The UNH Blog

"Best Budget for NYC's Neighborhoods in Years"

Monday, June 23, 2014

This is the best budget we have seen for New York City’s neighborhoods in years.  We applaud Mayor de Blasio and the City Council for preserving core neighborhood services and  for crucial new investments in the Summer Youth Employment Program, free school lunches for middle-schoolers, adult literacy education and the New York City Housing Authority.  However, there remain areas of unmet need and we need to go further.  We are disappointed that the budget does not include needed funding to provide adequate salaries for early childhood education staff. Without equitable salaries, qualified teachers  working with infants, toddlers and three year olds are likely to leave for higher paying jobs in Universal Pre-Kindergarten programs and thereby destabilizing services for younger children. UNH urges the City to work post budget to ensure that community based organizations  providing early childhood education are able to offer equitable salaries to their staff.

UNH Responses to Fiscal Year 2015 State Budget

Tuesday, April 01, 2014

Although there remains tremendous unmet need in services for New York City’s children, youth, immigrants and older adults, United Neighborhood Houses is pleased that the NYS FY2015 budget includes several positive investments that will improve the lives of residents in vulnerable and low income communities. The investment of $300 million to make Universal Pre-K truly universal in New York City is a historic victory for New York City's children and families. In addition, the $34m expansion in the Child Care Block Grant (CCBG) will also help ensure that parents are able to go to work while their children are in safe settings. We are encouraged by the $5m increased investment in the Community Services for the Elderly (CSE) program which will allow greater numbers of older adults to age with dignity in their homes, and also applaud the $1m expansion to the Settlement House Initiative, which provides settlement houses with the flexibility to meet evolving community needs.

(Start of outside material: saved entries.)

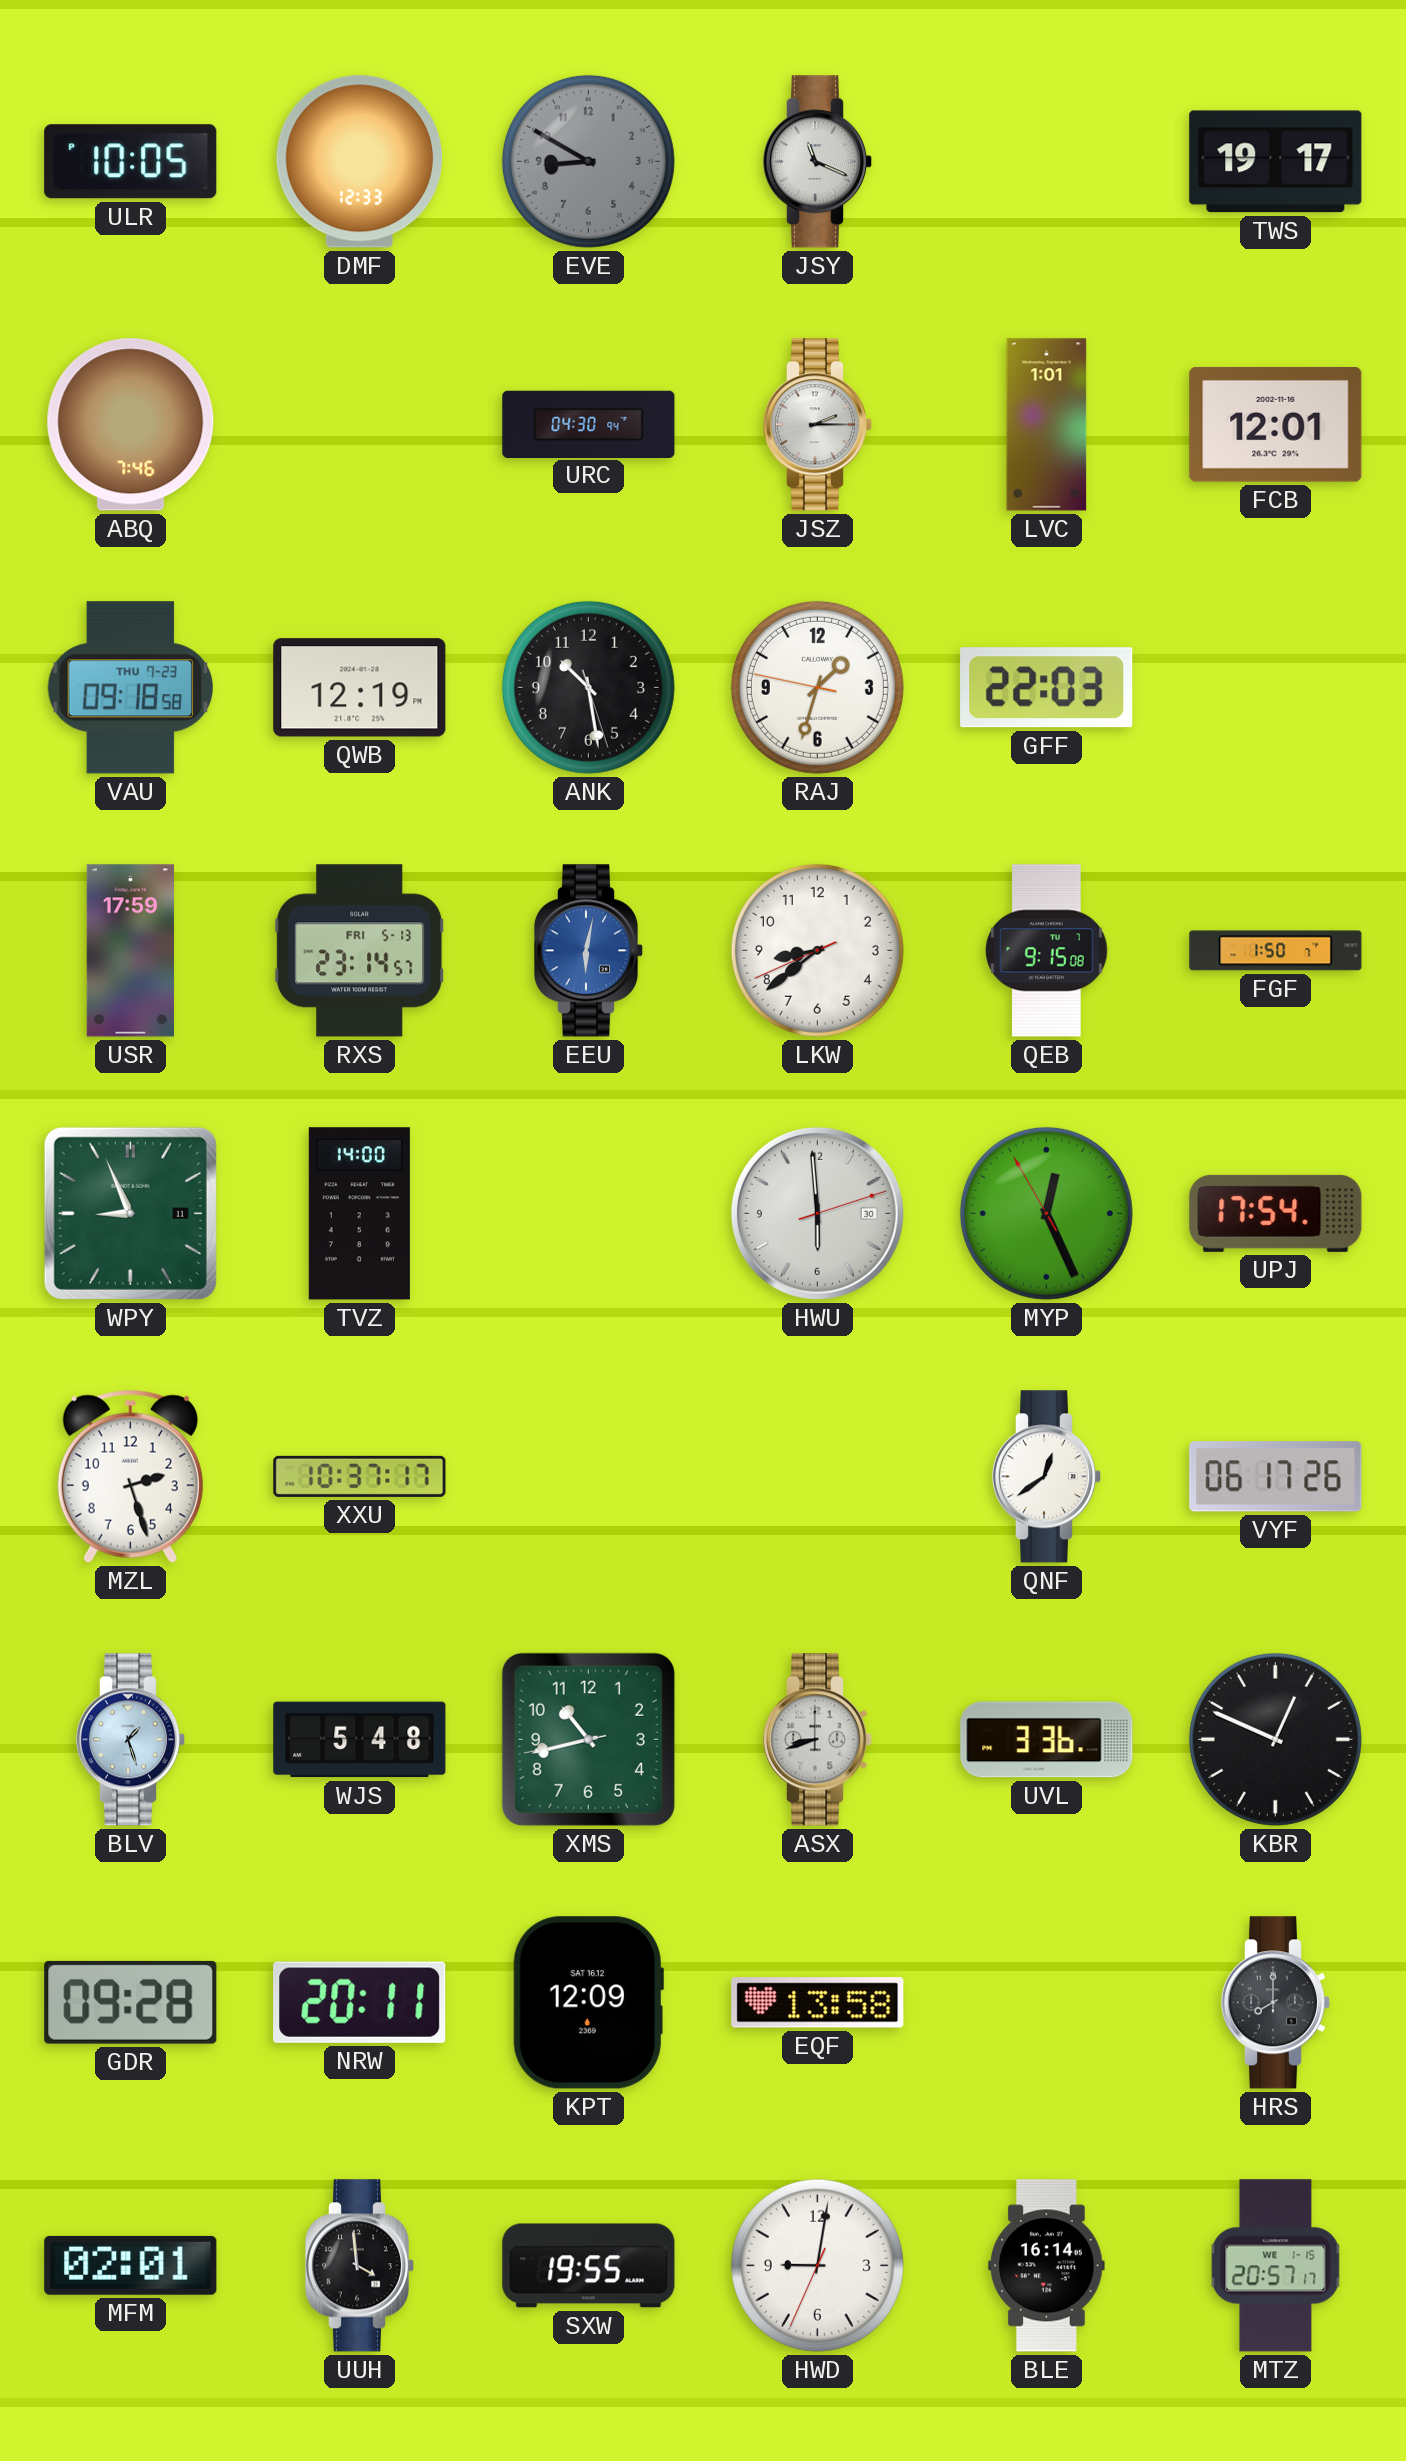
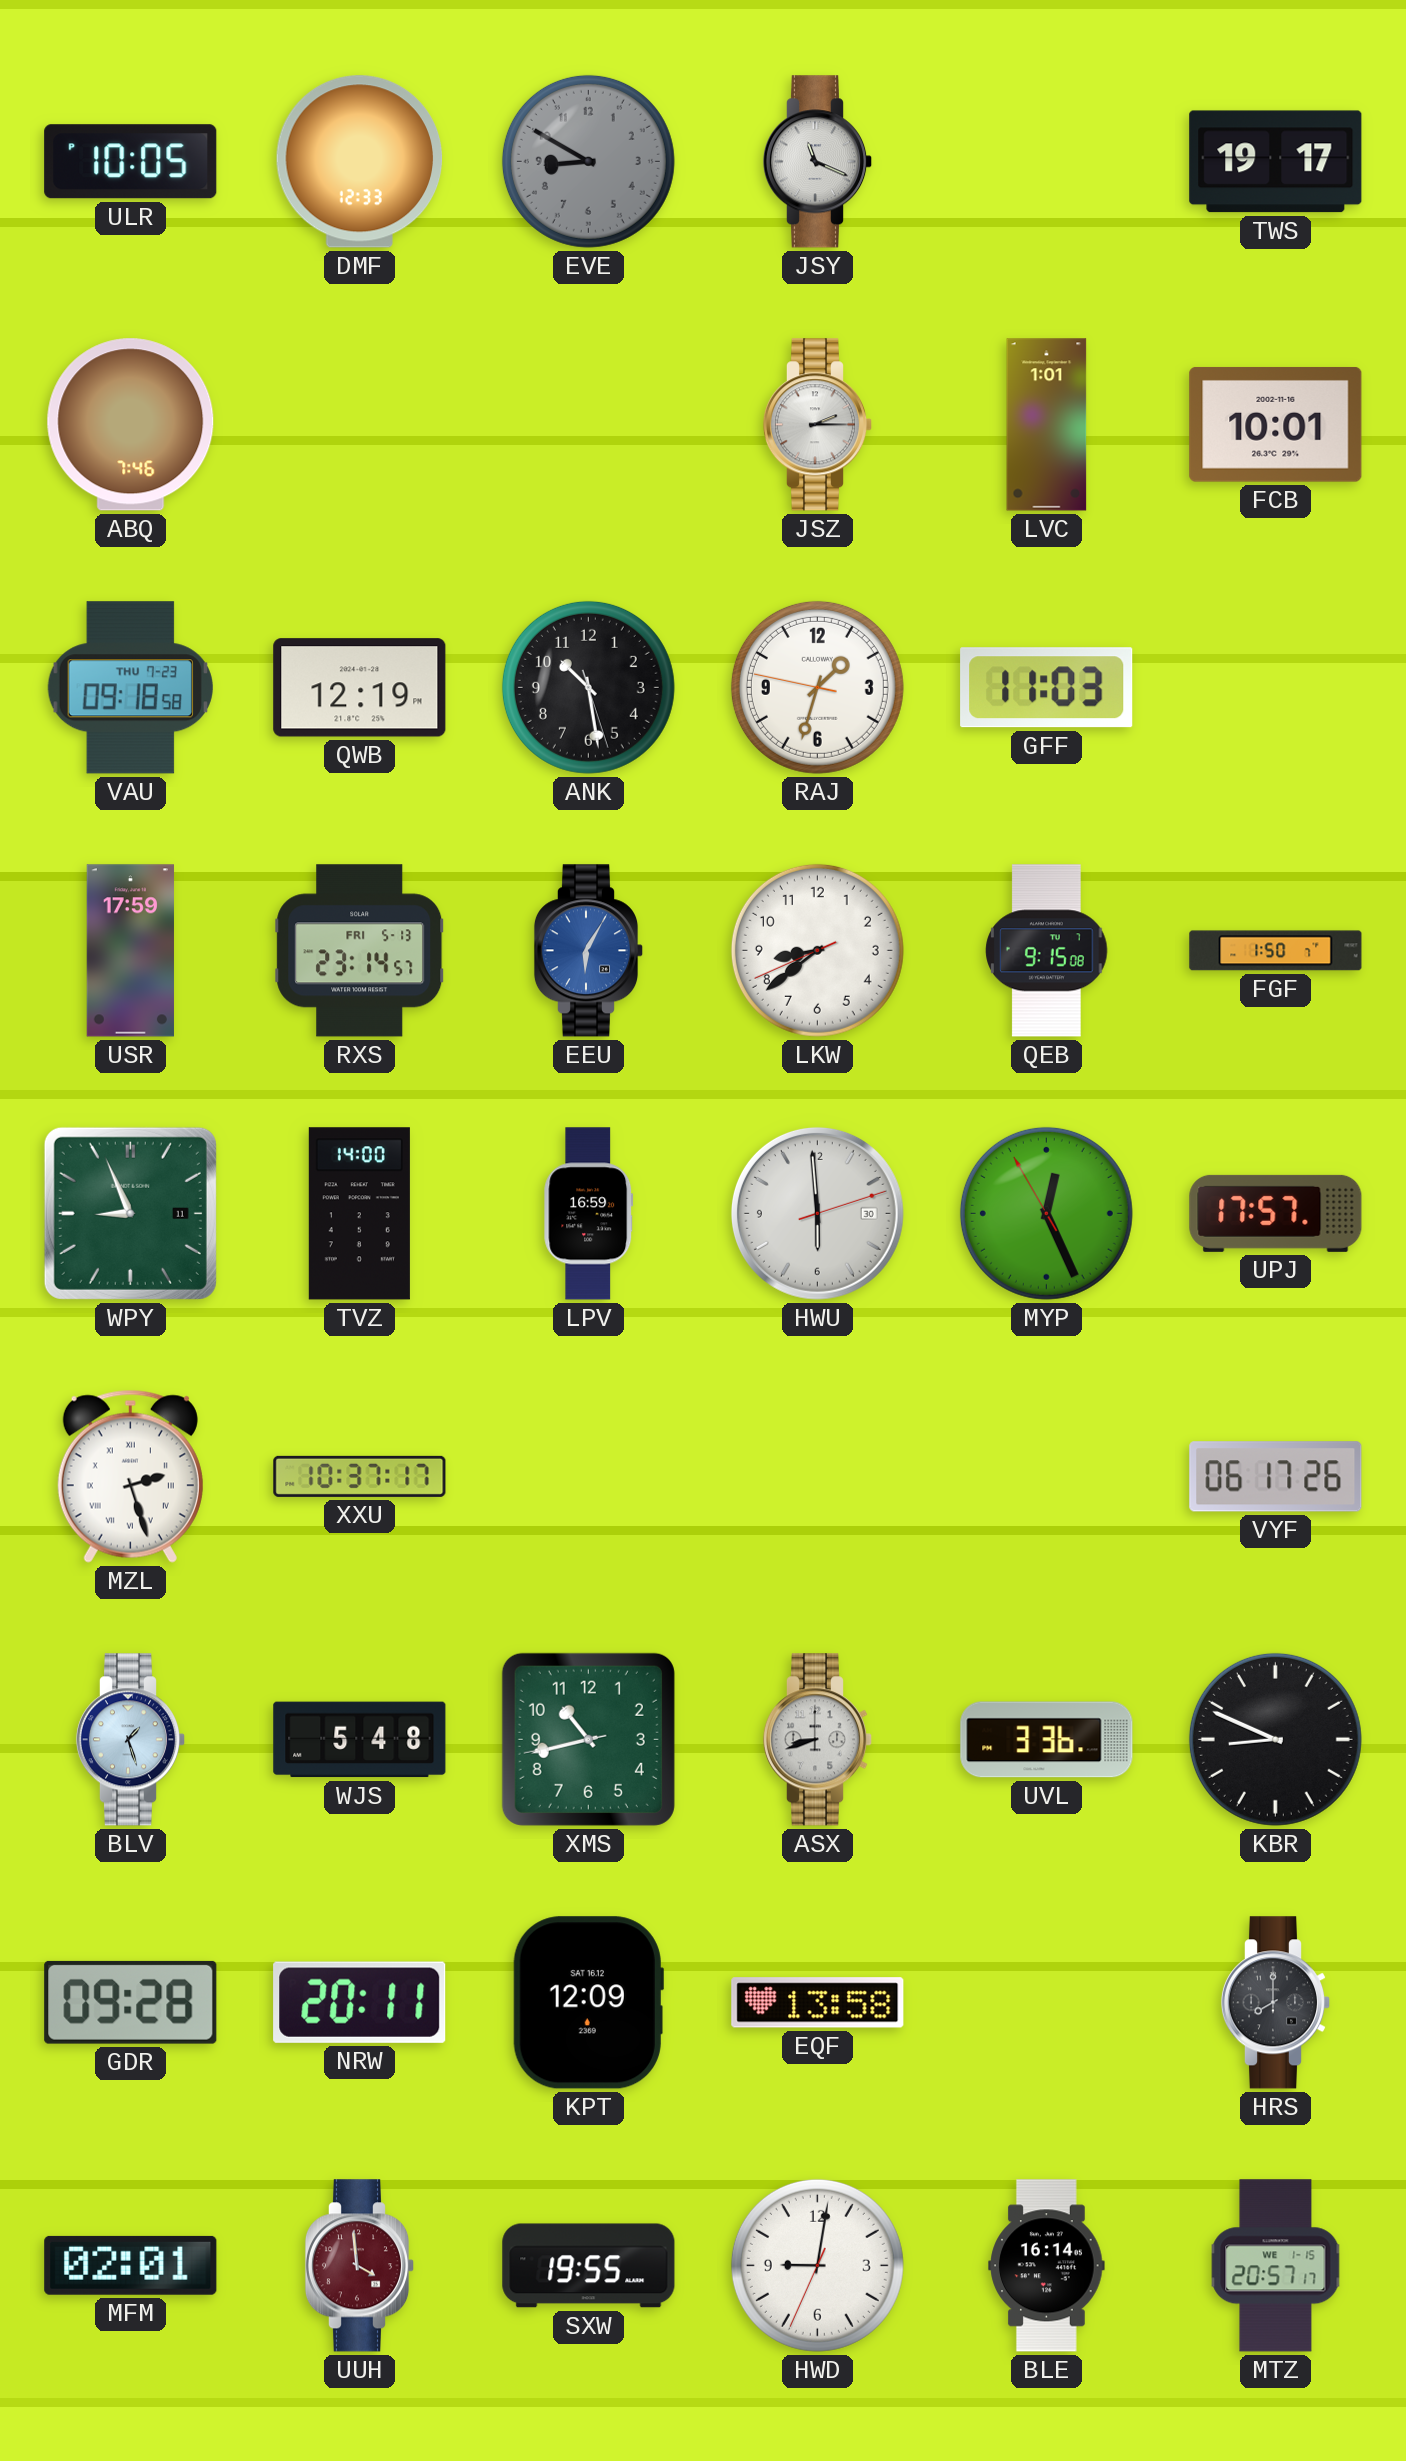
URC: 04:30 -> none
FCB: 12:01 -> 10:01
GFF: 22:03 -> 11:03
EEU: 6:02 -> 6:05
LPV: none -> 16:59
UPJ: 17:54 -> 17:57
MZL numerals: Arabic -> Roman
QNF: 12:39 -> none
KBR: 12:49 -> 8:49
UUH dial: black -> burgundy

However, UNH is deeply disappointed in the failure of leadership that resulted in the DREAM Act not being included in the final budget. As a result, thousands of immigrant youth without documentation through no fault of their own will continue to face significant financial barriers to pursuing a higher education after succeeding in high school. This represents a missed opportunity for New York to capitalize on their talents and potential. In addition, by not investing greater resources in Adult Literacy Education (ALE) and the transition from the GED® to the Common Core-aligned TASC™ examination, immigrants seeking to improve their English skills, and other adult education students hoping to earn their high school equivalency diploma will continue to face class shortages.

Also of significant concern to UNH is the nominal increased investment in the Summer Youth Employment Program (SYEP). While the $2.5m increase will help retain some youth jobs, thousands more will be lost in NYC at a time when over 100,000 youth in the City are already turned from the program annually, as the State did not fully account for the impact of the increased minimum wage on the program.

UNH Response to Senate Bill

Friday, March 14, 2014

United Neighborhood Houses (UNH) is pleased that the Assembly and Senate have each produced budget resolutions that include support for several key programming areas that vulnerable New Yorkers rely on, and that both houses of the legislature are  now united in support of the New York City plan to expand Pre-Kindergarten and After-School. Together, the two houses will make UPK truly universal and provide every middle school student access to an after-school slot. Under the leadership of Speaker Silver, the Assembly’s budget resolution includes NYC’s financing plan for Universal Pre-Kindergarten and After-School expansion, $25m to support implementation of the DREAM Act, and expanded investment in innovative Settlement House programming used to meet complex neighborhood needs.

We are also encouraged by Senate Co-Leaders Klein and Skelos’s work to produce a budget resolution that increases investments in critical areas including a $4.7m expansion in Adult Literacy Education (ALE) and $1.0m to support the High School Equivalency (HSE) transition to the Common Core, an additional $5.0m to serve older adults through Community Services for the Elderly (CSE),  and expanded eligibility for the Elderly Pharmaceutical Insurance Coverage Program (EPIC). In addition, the Senate resolution commits to fully funding NYC’s plan to universalize Pre-Kindergarten and expand After-school for middle school students.

We remain disappointed, however, that that additional funding to account for the increase in the minimum wage was not included for the Summer Youth Employment Program (SYEP) in either budget resolution. Without this funding there will be 2,750 fewer jobs for young people in NYC this summer. In addition, the Senate’s failure to include any funding for the DREAM Act is a tremendous letdown for the thousands of hard-working young DREAMers who will continue to find college out of reach.

UNH now calls on Governor Cuomo, Speaker Silver, and Senate Co-Leaders Klein and Skelos to ensure the State’s final budget bill includes support for all of these programs that our communities need to be safe, stable, and vibrant.